What the task requires: Please report how many lines in the following material hold the string "window", giving only the number.
:::::
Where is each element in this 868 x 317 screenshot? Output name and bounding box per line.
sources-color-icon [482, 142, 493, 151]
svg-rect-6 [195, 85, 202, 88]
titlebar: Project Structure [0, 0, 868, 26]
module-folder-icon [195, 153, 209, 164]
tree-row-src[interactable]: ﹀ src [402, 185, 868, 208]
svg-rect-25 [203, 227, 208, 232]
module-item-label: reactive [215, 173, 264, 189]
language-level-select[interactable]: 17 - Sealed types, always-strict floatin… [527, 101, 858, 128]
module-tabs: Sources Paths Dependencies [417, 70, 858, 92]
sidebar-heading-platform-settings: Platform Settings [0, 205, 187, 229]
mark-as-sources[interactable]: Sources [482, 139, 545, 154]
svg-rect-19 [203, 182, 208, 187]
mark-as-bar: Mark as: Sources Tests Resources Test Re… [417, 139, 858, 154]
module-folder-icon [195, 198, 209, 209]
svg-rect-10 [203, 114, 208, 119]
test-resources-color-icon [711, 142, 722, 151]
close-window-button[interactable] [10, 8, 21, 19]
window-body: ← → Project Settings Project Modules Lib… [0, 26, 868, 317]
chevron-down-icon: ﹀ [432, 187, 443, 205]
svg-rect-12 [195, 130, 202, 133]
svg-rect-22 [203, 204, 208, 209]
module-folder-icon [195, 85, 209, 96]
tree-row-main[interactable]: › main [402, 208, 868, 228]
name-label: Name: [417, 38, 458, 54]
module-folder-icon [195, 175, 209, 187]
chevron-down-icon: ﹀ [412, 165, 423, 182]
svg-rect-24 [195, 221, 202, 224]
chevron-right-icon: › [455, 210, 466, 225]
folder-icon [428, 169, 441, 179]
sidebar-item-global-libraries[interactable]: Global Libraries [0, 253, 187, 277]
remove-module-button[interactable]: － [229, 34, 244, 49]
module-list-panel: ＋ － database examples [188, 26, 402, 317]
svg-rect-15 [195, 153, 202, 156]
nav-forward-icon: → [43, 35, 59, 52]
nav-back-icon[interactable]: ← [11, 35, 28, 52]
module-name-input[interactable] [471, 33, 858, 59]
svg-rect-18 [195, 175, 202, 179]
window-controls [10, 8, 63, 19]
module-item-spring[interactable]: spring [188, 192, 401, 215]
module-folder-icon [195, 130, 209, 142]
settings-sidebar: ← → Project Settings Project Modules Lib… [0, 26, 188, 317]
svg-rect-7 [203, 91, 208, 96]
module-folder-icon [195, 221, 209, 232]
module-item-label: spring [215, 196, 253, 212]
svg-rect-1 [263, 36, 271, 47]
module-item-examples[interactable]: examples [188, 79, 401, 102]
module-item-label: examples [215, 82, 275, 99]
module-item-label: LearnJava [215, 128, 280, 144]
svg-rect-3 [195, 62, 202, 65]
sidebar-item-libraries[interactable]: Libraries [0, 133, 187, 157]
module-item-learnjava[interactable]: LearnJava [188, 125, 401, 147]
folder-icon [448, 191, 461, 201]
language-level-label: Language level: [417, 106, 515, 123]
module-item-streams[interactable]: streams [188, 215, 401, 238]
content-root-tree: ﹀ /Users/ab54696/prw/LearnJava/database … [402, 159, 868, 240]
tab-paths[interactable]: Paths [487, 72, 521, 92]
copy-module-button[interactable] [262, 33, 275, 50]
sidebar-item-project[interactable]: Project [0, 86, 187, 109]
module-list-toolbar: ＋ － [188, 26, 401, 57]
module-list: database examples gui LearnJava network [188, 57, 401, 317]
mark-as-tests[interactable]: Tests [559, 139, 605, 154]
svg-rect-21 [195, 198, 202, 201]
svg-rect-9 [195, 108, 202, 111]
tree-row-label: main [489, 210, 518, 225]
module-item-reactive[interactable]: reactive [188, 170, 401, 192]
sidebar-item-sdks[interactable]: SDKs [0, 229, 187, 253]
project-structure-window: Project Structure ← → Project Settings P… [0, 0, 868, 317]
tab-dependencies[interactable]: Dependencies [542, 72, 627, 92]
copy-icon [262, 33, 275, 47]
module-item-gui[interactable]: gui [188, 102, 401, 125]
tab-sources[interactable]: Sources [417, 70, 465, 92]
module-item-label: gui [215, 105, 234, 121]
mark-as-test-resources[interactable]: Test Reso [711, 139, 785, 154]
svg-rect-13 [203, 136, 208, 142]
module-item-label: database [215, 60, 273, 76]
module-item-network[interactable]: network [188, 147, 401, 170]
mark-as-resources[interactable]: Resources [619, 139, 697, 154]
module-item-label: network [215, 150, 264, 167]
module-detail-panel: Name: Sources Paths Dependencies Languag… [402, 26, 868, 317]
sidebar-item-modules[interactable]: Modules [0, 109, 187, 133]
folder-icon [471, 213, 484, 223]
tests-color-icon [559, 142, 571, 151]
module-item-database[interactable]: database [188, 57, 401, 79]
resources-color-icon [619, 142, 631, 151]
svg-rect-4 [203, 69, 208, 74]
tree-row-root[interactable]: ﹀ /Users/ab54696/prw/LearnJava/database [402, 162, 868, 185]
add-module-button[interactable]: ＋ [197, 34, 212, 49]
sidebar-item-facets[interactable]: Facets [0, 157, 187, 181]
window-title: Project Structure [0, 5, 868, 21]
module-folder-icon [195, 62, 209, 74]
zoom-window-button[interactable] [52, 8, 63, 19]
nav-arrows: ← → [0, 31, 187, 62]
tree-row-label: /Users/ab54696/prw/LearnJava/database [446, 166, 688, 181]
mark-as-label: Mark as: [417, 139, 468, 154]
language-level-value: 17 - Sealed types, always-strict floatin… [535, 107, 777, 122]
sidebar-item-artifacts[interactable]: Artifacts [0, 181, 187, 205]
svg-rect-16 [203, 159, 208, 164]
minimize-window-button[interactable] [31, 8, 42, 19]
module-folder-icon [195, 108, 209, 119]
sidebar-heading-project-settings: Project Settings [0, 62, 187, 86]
:::::
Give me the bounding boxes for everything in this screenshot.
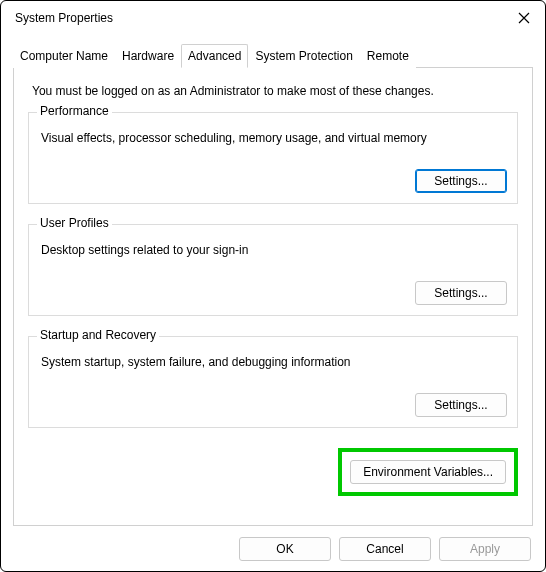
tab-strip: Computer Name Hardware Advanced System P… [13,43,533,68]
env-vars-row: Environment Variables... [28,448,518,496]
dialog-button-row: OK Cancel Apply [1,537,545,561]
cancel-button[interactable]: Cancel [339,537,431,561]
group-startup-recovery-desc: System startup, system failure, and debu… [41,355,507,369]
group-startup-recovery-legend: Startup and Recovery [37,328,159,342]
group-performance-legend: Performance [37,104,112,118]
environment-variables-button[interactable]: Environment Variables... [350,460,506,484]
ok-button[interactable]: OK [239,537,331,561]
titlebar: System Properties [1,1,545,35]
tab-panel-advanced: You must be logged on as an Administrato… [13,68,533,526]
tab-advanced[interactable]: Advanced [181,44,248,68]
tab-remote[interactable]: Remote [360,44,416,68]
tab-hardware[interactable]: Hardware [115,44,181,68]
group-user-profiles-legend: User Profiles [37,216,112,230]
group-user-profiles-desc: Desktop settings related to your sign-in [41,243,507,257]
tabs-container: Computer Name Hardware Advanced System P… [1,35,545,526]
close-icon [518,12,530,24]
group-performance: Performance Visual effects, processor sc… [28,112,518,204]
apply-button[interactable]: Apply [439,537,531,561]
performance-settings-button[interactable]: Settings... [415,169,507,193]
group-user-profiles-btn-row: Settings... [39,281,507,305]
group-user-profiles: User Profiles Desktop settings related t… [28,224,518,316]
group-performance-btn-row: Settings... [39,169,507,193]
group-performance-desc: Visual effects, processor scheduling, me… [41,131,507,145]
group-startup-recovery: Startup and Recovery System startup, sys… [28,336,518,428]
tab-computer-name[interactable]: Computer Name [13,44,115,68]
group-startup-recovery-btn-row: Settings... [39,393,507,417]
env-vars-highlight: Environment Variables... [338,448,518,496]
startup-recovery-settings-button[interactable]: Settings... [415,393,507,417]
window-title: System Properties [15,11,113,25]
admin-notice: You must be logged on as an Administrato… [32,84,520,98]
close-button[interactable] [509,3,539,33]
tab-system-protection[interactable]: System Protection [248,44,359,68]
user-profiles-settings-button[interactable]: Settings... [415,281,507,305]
:::::
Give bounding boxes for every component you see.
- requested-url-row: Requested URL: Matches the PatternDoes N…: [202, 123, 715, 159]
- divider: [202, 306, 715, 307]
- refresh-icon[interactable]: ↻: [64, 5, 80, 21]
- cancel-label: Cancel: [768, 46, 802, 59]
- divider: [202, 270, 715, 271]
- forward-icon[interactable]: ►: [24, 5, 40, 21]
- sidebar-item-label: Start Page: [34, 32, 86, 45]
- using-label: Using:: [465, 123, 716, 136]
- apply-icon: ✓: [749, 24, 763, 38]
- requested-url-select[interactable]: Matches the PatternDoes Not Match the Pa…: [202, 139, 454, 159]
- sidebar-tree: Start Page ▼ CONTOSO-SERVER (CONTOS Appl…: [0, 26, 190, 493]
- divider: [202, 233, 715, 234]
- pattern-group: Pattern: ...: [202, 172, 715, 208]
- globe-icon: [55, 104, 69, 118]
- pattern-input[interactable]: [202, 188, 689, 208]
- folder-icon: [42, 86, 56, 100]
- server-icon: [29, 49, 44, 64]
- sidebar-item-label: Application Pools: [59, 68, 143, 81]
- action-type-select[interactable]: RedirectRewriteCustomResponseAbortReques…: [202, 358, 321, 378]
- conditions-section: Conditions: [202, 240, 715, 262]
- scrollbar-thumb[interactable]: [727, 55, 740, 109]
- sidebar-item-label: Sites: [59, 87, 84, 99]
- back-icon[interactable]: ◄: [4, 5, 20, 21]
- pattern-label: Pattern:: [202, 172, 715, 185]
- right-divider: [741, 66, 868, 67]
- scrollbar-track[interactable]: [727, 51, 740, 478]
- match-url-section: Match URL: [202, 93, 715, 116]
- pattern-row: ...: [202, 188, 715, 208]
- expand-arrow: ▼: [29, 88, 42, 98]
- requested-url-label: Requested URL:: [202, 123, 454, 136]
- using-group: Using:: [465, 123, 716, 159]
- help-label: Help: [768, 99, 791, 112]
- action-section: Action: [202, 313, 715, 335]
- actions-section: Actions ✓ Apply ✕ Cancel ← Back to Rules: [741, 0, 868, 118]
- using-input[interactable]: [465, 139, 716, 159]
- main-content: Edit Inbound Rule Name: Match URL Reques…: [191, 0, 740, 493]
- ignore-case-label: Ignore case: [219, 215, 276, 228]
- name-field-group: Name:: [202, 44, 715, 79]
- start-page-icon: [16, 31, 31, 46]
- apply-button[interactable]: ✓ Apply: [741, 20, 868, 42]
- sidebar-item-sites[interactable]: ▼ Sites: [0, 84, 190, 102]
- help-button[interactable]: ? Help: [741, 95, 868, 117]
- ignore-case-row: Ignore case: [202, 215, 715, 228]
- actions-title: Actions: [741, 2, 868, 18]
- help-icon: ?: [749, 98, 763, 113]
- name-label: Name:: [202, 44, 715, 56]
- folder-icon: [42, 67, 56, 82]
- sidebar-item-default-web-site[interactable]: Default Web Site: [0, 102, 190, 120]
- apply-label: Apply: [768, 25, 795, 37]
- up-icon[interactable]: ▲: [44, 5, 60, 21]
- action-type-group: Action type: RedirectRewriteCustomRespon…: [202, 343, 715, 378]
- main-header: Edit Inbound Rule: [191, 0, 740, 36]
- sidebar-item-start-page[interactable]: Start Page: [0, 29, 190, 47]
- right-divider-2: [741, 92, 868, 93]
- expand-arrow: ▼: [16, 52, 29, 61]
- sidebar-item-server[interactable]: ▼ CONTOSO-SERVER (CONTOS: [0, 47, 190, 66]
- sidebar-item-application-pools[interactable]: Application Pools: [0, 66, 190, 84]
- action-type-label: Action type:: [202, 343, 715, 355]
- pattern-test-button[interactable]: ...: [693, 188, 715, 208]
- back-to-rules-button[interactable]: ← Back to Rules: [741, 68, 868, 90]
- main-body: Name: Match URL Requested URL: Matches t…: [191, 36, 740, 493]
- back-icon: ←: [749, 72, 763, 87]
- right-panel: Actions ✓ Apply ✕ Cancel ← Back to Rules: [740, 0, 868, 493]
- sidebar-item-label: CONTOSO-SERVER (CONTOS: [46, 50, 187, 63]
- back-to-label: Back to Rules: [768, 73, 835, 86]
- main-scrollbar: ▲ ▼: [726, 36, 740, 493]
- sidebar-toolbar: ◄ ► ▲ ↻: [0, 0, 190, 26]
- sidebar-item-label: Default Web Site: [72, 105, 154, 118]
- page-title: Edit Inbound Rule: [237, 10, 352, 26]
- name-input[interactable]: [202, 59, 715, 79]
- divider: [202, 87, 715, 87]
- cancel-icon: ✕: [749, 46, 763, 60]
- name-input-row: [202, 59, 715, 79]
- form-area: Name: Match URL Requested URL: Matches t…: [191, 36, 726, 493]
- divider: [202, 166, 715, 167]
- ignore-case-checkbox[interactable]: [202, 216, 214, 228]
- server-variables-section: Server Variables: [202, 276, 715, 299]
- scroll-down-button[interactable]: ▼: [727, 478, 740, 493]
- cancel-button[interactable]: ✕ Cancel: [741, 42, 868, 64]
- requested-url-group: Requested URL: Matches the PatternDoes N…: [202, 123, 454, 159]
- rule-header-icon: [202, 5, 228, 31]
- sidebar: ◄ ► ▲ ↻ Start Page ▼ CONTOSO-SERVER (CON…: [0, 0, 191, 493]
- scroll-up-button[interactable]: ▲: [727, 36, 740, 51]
:::::
Reply: 8